(Stored data entries)
──────

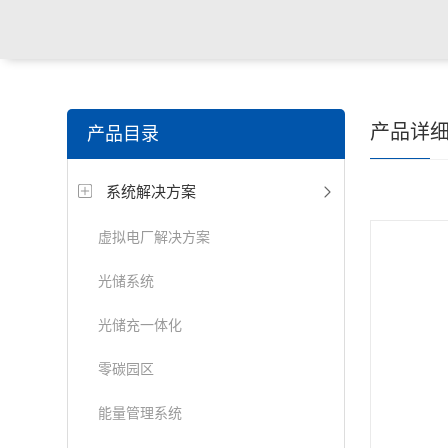
产品详
产品目录
系统解决方案
虚拟电厂解决方案
光储系统
光储充一体化
零碳园区
能量管理系统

──────

A verbatim reproduction of each entry is expected, with every picture omitted.

产品详
产品目录
系统解决方案
虚拟电厂解决方案
光储系统
光储充一体化
零碳园区
能量管理系统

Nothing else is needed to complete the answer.